#### Aim of the exercise
Below are the records; give again exactly the lines from the one containing "Répartition des crimes et délits" through the one containing "Уход за влагостойкими обоями", leaving out pictures.

#### Extracted entries
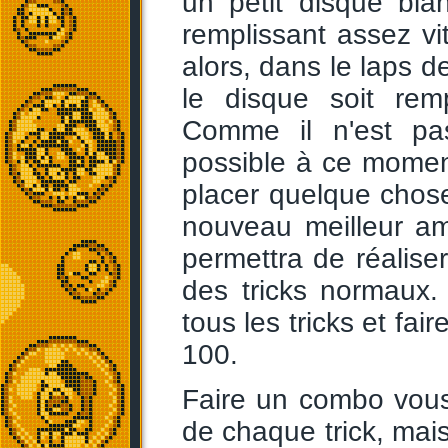
un petit disque bla
remplissant assez vi
alors, dans le laps d
le disque soit rem
Comme il n'est pa
possible à ce momen
placer quelque chose
nouveau meilleur ami
permettra de réalis
des tricks normaux.
tous les tricks et fa
100.
Faire un combo vous
de chaque trick, mai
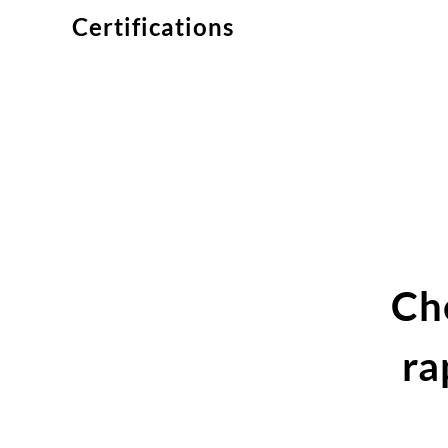
Certifications
Ch
ra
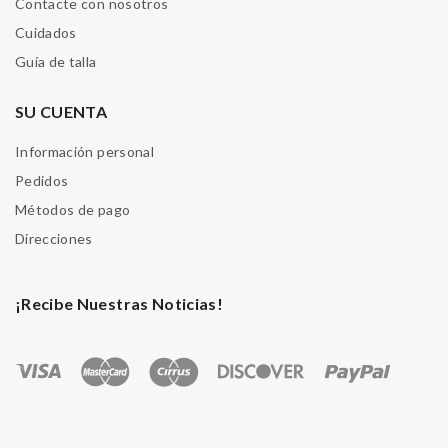
Contacte con nosotros
Cuidados
Guía de talla
SU CUENTA
Información personal
Pedidos
Métodos de pago
Direcciones
¡Recibe Nuestras Noticias!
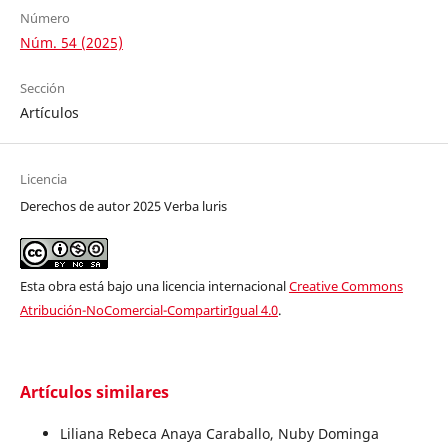
Número
Núm. 54 (2025)
Sección
Artículos
Licencia
Derechos de autor 2025 Verba luris
Esta obra está bajo una licencia internacional
Creative Commons
Atribución-NoComercial-CompartirIgual 4.0
.
Artículos similares
Liliana Rebeca Anaya Caraballo, Nuby Dominga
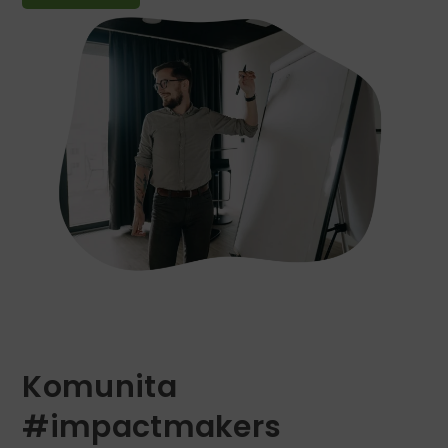
Komunita
#impactmakers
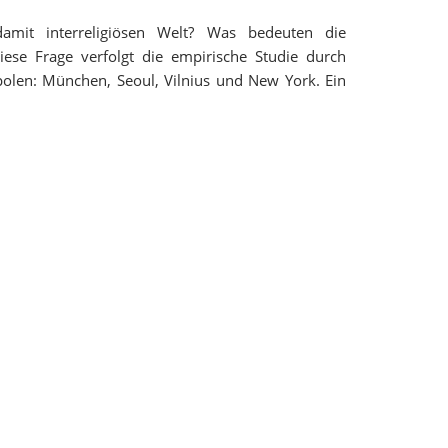
 damit interreligiösen Welt? Was bedeuten die
iese Frage verfolgt die empirische Studie durch
opolen: München, Seoul, Vilnius und New York. Ein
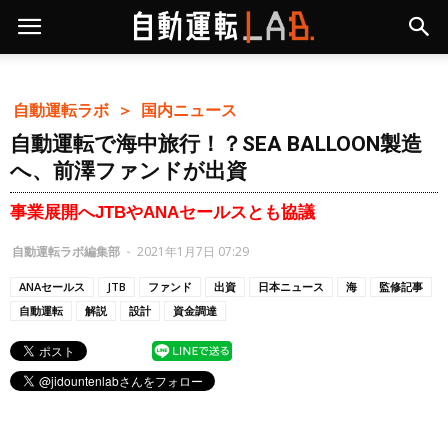
自動運転ラボ ＞
国内ニュース
自動運転で海中旅行！？SEA BALLOON製造
へ、前澤ファンドが出資
事業展開へJTBやANAセールスとも協議
自動運転ラボ編集部
-
2021年1月7日 07:29
ANAセールス
JTB
ファンド
出資
日本ニュース
海
監修記事
自動運転
解説
設計
資金調達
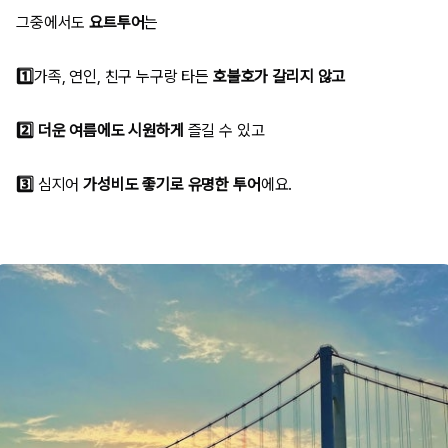
그중에서도
요트투어
는
1️⃣
가족, 연인, 친구 누구랑 타든
호불호가 갈리지 않고
2️⃣
더운 여름에도
시원하게
즐길 수 있고
3️⃣
심지
어
가성비도 좋기로 유명한 투어
에요.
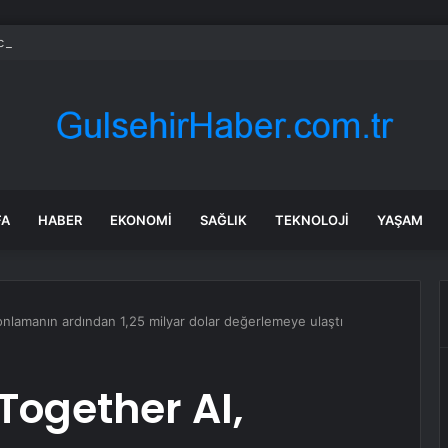
cı filosuna iki yeni gemi
FA
HABER
EKONOMI
SAĞLIK
TEKNOLOJI
YAŞAM
fonlamanın ardından 1,25 milyar dolar değerlemeye ulaştı
Together AI,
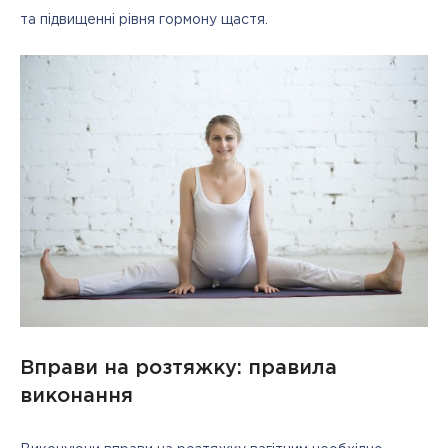
та підвищенні рівня гормону щастя.
Вправи на розтяжку: правила
виконання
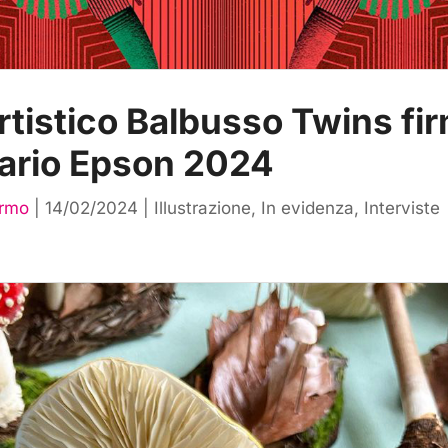
artistico Balbusso Twins fir
ario Epson 2024
ermo
|
14/02/2024
|
Illustrazione
,
In evidenza
,
Interviste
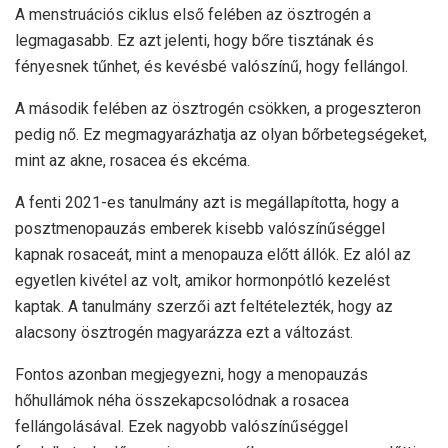
A menstruációs ciklus első felében az ösztrogén a
legmagasabb. Ez azt jelenti, hogy bőre tisztának és
fényesnek tűnhet, és kevésbé valószínű, hogy fellángol.
A második felében az ösztrogén csökken, a progeszteron
pedig nő. Ez megmagyarázhatja az olyan bőrbetegségeket,
mint az akne, rosacea és ekcéma.
A fenti 2021-es tanulmány azt is megállapította, hogy a
posztmenopauzás emberek kisebb valószínűséggel
kapnak rosaceát, mint a menopauza előtt állók. Ez alól az
egyetlen kivétel az volt, amikor hormonpótló kezelést
kaptak. A tanulmány szerzői azt feltételezték, hogy az
alacsony ösztrogén magyarázza ezt a változást.
Fontos azonban megjegyezni, hogy a menopauzás
hőhullámok néha összekapcsolódnak a rosacea
fellángolásával. Ezek nagyobb valószínűséggel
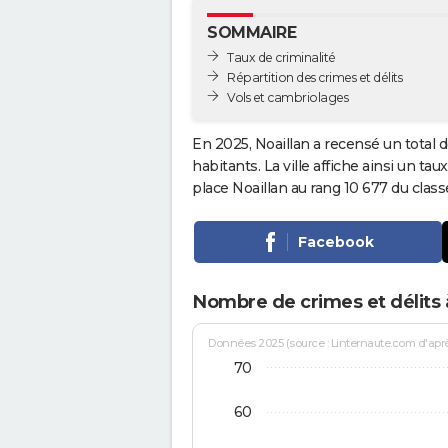
SOMMAIRE
Taux de criminalité
Répartition des crimes et délits
Vols et cambriolages
En 2025, Noaillan a recensé un total 
habitants. La ville affiche ainsi un tau
place Noaillan au rang 10 677 du cla
Facebook
Nombre de crimes et délits 
Données 2025 (source : Linternaute.com d'après 
70
60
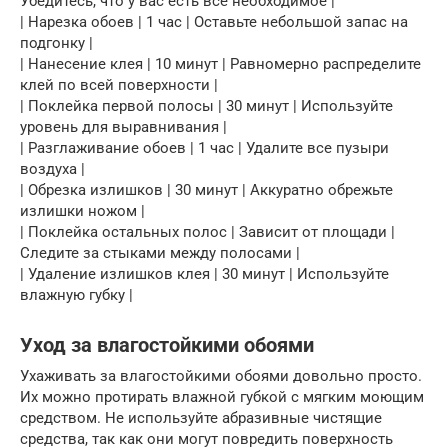
Убедитесь, что у вас есть все необходимое |
| Нарезка обоев | 1 час | Оставьте небольшой запас на
подгонку |
| Нанесение клея | 10 минут | Равномерно распределите
клей по всей поверхности |
| Поклейка первой полосы | 30 минут | Используйте
уровень для выравнивания |
| Разглаживание обоев | 1 час | Удалите все пузыри
воздуха |
| Обрезка излишков | 30 минут | Аккуратно обрежьте
излишки ножом |
| Поклейка остальных полос | Зависит от площади |
Следите за стыками между полосами |
| Удаление излишков клея | 30 минут | Используйте
влажную губку |
Уход за влагостойкими обоями
Ухаживать за влагостойкими обоями довольно просто.
Их можно протирать влажной губкой с мягким моющим
средством. Не используйте абразивные чистящие
средства, так как они могут повредить поверхность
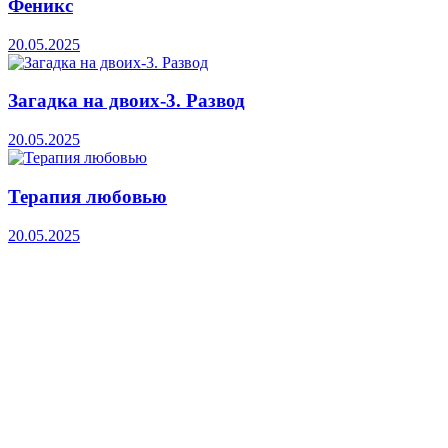
Феникс
20.05.2025
Загадка на двоих-3. Развод
20.05.2025
Терапия любовью
20.05.2025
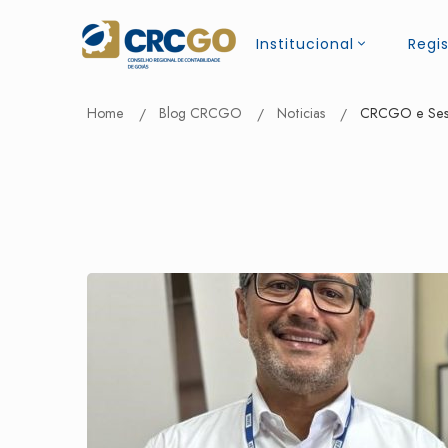
Institucional
Regis
Home
Blog CRCGO
Noticias
CRCGO e Sesi/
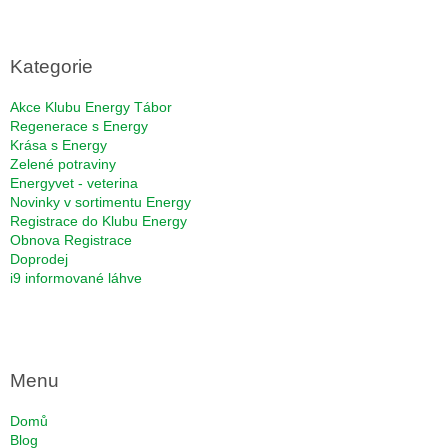
á
p
a
Kategorie
t
í
Akce Klubu Energy Tábor
Regenerace s Energy
Krása s Energy
Zelené potraviny
Energyvet - veterina
Novinky v sortimentu Energy
Registrace do Klubu Energy
Obnova Registrace
Doprodej
i9 informované láhve
Menu
Domů
Blog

#### Answer box
Répartition des crimes et délits
Vols et cambriolages
En 2025, Noaillan a recensé un total 
habitants. La ville affiche ainsi un tau
place Noaillan au rang 10 677 du cla
Facebook
Nombre de crimes et délits 
Données 2025 (source : Linternaute.com d'après 
70
60
Убедитесь, что у вас есть все необходимое |
| Нарезка обоев | 1 час | Оставьте небольшой запас на
подгонку |
| Нанесение клея | 10 минут | Равномерно распределите
клей по всей поверхности |
| Поклейка первой полосы | 30 минут | Используйте
уровень для выравнивания |
| Разглаживание обоев | 1 час | Удалите все пузыри
воздуха |
| Обрезка излишков | 30 минут | Аккуратно обрежьте
излишки ножом |
| Поклейка остальных полос | Зависит от площади |
Следите за стыками между полосами |
| Удаление излишков клея | 30 минут | Используйте
влажную губку |
Уход за влагостойкими обоями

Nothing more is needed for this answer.